My days were spent doing some work, and my meals were all the ‘kusima’ my heart desired. I could have fish for breakfast, lunch, and dinner. On a Saturday, though, I woke up to lobsters freshly caught the night before, so it was lobster for breakfast, lunch, and dinner. I did not think of chicken at all. My husband called me later and asked me whether I was craving Wishbone or McDonald’s. My answer was an immediate ‘no’! I realised after that conversation that there is a certain sense of empowerment that fills me with not needing those fast food options, and understanding that it is easy to go without them.
The women of Moce are famously known for their tapa making. It is one of the major sources of income in the village, raking in more than $1000 a month. When there is a chief guest, all the women come together in the community hall to work on a big piece of masi together. There is a secondary and primary school, a community hall, a church and two villages on the island, Korotolu and Nasau.

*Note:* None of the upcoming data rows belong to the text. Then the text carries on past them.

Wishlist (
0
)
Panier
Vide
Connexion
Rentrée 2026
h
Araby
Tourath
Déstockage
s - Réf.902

But you have not completely stepped into Moce unless you visit Koroni. A 15-minute boat ride away, Koroni is a hidden paradise. With white sandy beaches, a beautiful landscape, and gorgeous turquoise and clear blue waters, how can we not fall in love with this place? We spotted about four baby sharks just swimming leisurely in the waters, our driver, Tua Mua saying, “It’s OK, you don’t bother them, and they won’t bother you.” This advice was at the back of our minds as we decided to jump off the famous rocky perch of Koroni into the clear blue waters. As I put on my swimming goggles, I watched the fish swim towards me curiously.

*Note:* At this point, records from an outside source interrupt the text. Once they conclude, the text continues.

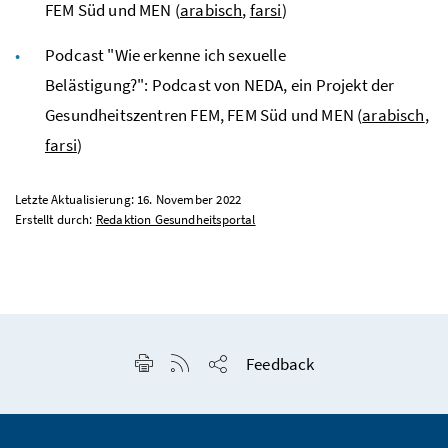
FEM Süd und MEN (
arabisch
,
farsi
)
Podcast "Wie erkenne ich sexuelle
Belästigung?": Podcast von NEDA, ein Projekt der
Gesundheitszentren FEM, FEM Süd und MEN (
arabisch
,
farsi
)
Letzte Aktualisierung: 16. November 2022
Erstellt durch:
Redaktion Gesundheitsportal
Seite drucken
RSS-Feed anzeigen
Feedback
Seite teilen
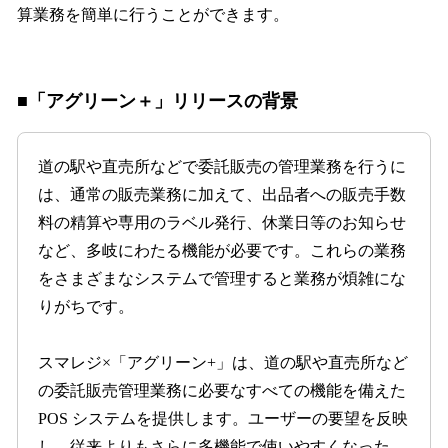
算業務を簡単に行うことができます。
■「アグリーン＋」リリースの背景
道の駅や直売所などで委託販売の管理業務を行うに
は、通常の販売業務に加えて、出品者への販売手数
料の精算や専用のラベル発行、休業日等のお知らせ
など、多岐にわたる機能が必要です。これらの業務
をさまざまなシステムで管理すると業務が煩雑にな
りがちです。
スマレジ×「アグリーン+」は、道の駅や直売所など
の委託販売管理業務に必要なすべての機能を備えた
POS システムを提供します。ユーザーの要望を反映
し、従来よりもさらに多機能で使いやすくなった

My days on Moce were filled with a lot of walking, interviewing, and bantering with the villagers. At night, we sat around the tanoa and talked about anything, from global challenges to those of the villages. Our endless banter around the tanoa, saw us dubbed the “bolabola crew.” I look around and I feel a bond that will forever cement my love for Moce and its people. Away from the total distraction of technology, I sit here enjoying a bowl or two and humbly thanking them for an adventure of a lifetime. As I said my farewell the next morning, ‘Moce Yani Moce’, and heard the ‘Isa isa’ and ‘Yanu, don’t forget us’, I knew that I left a piece of my heart on this beautiful island and I silently cried as I waved goodbye.